In early 2026, Asymmetric made the decision to abandon Amazon's AWD (Amazon Warehousing & Distribution) program for Doodla Farms and shift all future inventory shipments directly to FBA fulfillment centers. This decision followed months of AWD failures that caused critical stockouts across top-selling products, a measurable ROAS decline, and year-over-year profit erosion.

This article documents the root cause analysis, the decision rationale, and the operational strategy that replaced AWD.

---

## Background: How AWD Was Supposed to Work

AWD was adopted as a cost-efficient bulk storage solution. The intended workflow:

1. Ship large quantities (pallets) to a single AWD warehouse at lower cost
2. Amazon's automated system monitors FBA inventory levels
3. When FBA stock runs low, Amazon auto-transfers units from AWD to the appropriate FBA fulfillment centers

This model was attractive because direct FBA shipments require splitting inventory across **multiple fulfillment centers** (Amazon determines the destinations), making them significantly more expensive and logistically complex.

---

## What Went Wrong

AWD failed on both of its core promises:

### 1. Auto-Transfer Not Functioning
Amazon's system stopped automatically replenishing FBA from AWD stock. Units sat in AWD warehouses while FBA inventory for products like **Cranberry Beans** and **Great Northern Beans** hit zero. Gilbert was forced to manually initiate transfers — a workaround that introduced delays and required direct Amazon agent contact.
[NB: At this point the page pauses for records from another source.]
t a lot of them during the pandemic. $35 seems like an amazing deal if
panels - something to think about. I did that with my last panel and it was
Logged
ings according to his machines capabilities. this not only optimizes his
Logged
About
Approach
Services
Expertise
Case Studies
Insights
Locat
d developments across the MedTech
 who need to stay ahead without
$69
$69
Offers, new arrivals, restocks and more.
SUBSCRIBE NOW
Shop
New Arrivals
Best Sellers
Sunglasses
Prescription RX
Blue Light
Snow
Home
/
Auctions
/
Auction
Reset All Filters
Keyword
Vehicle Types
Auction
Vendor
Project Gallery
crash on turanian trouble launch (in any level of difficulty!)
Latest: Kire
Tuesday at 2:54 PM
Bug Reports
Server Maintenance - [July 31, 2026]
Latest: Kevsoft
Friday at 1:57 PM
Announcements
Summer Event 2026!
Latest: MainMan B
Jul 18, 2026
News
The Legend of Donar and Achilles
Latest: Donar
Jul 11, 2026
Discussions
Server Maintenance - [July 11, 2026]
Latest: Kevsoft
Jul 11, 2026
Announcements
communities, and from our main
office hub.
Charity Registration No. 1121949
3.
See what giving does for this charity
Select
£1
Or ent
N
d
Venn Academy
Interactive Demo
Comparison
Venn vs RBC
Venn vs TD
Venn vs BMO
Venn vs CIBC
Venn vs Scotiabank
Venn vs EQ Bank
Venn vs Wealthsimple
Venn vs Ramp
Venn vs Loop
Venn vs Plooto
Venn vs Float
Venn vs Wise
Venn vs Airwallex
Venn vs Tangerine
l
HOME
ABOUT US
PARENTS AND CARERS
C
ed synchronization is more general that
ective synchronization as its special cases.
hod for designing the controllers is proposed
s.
> *"I talked to an Amazon agent yesterday… I told them why is it that Amazon is not actually automatically transferring the units from AWD to FBA. So what I did was to manually transfer the inventory from AWD to FBA."*
> — Gilbert Barrongo

### 2. Incorrect Expired Inventory Flagging
Amazon flagged AWD inventory as expired despite products having valid expiration dates (October of the current year). Amazon's resolution process required Doodla to manually submit expiration dates for every affected listing — a significant administrative burden that further delayed restocking.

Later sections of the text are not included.